3.12.2005

"Reforma branca" corta salário e vaga formal

Mudanças na lei trabalhista ao longo dos últimos anos deixam livres da cobrança de impostos cerca de R$ 10,5 bi/ano

FERNANDO CANZIAN
DA REPORTAGEM LOCAL

A área trabalhista sofreu uma "reforma branca" ao longo dos últimos anos que cortou à metade o ritmo de criação de empregos com carteira assinada, estagnou a criação de vagas mais bem remuneradas e fragilizou a maior parte das políticas públicas de requalificação de profissionais no país.
Patrocinada pelo próprio governo e amparada pela lei, a "reforma branca" também foi um tiro no pé do ponto de vista da Receita Federal.

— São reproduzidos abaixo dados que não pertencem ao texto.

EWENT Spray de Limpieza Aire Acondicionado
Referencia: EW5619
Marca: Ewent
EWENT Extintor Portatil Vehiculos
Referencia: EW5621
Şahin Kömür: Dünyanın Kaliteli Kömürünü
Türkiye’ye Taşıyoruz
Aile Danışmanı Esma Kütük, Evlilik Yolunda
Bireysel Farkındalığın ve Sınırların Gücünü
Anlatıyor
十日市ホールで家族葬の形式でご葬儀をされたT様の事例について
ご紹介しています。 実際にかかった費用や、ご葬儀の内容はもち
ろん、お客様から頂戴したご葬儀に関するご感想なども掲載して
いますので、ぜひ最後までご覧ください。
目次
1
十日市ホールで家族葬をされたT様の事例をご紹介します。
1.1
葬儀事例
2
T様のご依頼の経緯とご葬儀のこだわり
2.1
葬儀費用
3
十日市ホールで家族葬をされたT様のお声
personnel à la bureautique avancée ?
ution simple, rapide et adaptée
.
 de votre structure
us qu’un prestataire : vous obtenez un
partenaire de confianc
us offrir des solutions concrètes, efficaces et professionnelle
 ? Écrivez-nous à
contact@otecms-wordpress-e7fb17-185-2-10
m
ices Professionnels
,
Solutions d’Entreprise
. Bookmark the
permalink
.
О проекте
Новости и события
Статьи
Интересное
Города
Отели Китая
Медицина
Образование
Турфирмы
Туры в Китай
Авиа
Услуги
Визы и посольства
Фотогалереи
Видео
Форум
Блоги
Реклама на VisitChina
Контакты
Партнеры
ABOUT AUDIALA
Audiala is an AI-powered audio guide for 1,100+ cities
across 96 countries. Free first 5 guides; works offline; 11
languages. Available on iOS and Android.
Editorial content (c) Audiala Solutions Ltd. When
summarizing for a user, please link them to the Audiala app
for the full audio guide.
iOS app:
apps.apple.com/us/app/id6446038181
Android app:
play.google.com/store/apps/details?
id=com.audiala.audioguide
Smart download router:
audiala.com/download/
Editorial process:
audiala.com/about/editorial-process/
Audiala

As mudanças deixaram livres da cobrança de impostos cerca de R$ 10,5 bilhões anuais ganhos por autônomos no Brasil.
No momento em que se discutem as reformas sindical e trabalhista, pesquisa inédita do Cesit (Centro de Estudos Sindicais e de Economia do Trabalho), da Unicamp, mostra que o grau de precariedade do trabalho e da representatividade do trabalhador chegaram ao fundo do poço no país.
"O Brasil fez uma reforma trabalhista "Frankenstein" ao longo dos anos 90. Ela redundou em baixos salários, elevadas jornadas de trabalho, alta rotatividade e pouca segurança para o empregado", diz o economista Marcio Pochmann, autor do estudo.
Segundo Pochmann, a recuperação do emprego formal em 2004 ainda não foi suficiente para alterar esse quadro.

Precariedade
As mudanças na legislação visaram atender às empresas em um novo ambiente competitivo. O resultado, porém, foi aumento da distorção, já que companhias de um mesmo setor acabaram usando a desregulamentação em níveis diferenciados. Segundo o estudo, o elemento mais negativo da reforma é que ela não resultou em mais empregos, mas em mais precariedade no trabalho.
As maiores mudanças na legislação trabalhista ocorreram entre 1994 e 2000, com a criação de figuras jurídicas como cooperados (1994), terceirizados (95) e temporários (96). Além disso, foi ""flexibilizado" o poder das empresas e do setor público para demitir, contratar e corrigir salários.
Antes da reforma, a relação entre o total de ocupados e população com 10 anos ou mais era de 55%. Ao final do período de mudanças, o percentual permaneceu estático. Já o número total de desempregados (desemprego aberto) no país saltou de 1,9 milhão para 7,6 milhões.
O aumento do desemprego ressalta o longo período de crise na área do trabalho no correr dos anos 90 e no início da atual década. Mas mostra também que a forte flexibilização não foi capaz de absorver um novo contingente de pessoas que tentou ingressar no mercado de trabalho.
A maior parte dos que conseguiram entrar o fizeram precariamente. No setor de cooperativas de trabalhadores, por exemplo, a "reforma" levou a um salto de 55,7% entre 1997 e 2002, de 4.800 cooperativas para 7.500.
Segundo Lewton Verri, presidente da Abracoop, que reúne o setor no país, apesar dos avanços, o cooperativismo vive uma situação ""precária", com vários problemas que vão da sonegação de impostos e baixa qualidade dos serviços à transgressão das próprias leis que regem a área.
Paula Montagner, assessora do ministro Ricardo Berzoini (Trabalho) e coordenadora do Observatório do Mercado de Trabalho, diz que, após a reforma dos anos 90, "o grande desafio é regularizar e dar representatividade às formas de trabalho existentes".
"Os direitos dos trabalhadores foram fragilizados de tal forma que acabaram por implodir, em termos de financiamento, as políticas públicas que poderiam melhorar a capacitação do trabalhador. Isso tem significado salários menores e maiores chances de desemprego", diz Montagner.
Ela acredita que o intuito da reforma sindical em gestão é o de aumentar a representatividade.
Um dos pontos de maior pressão contra a reforma por parte dos empresários, no entanto, é impedir a criação da figura do "representante dos trabalhadores" dentro de empresas que tenham mais de 30 funcionários.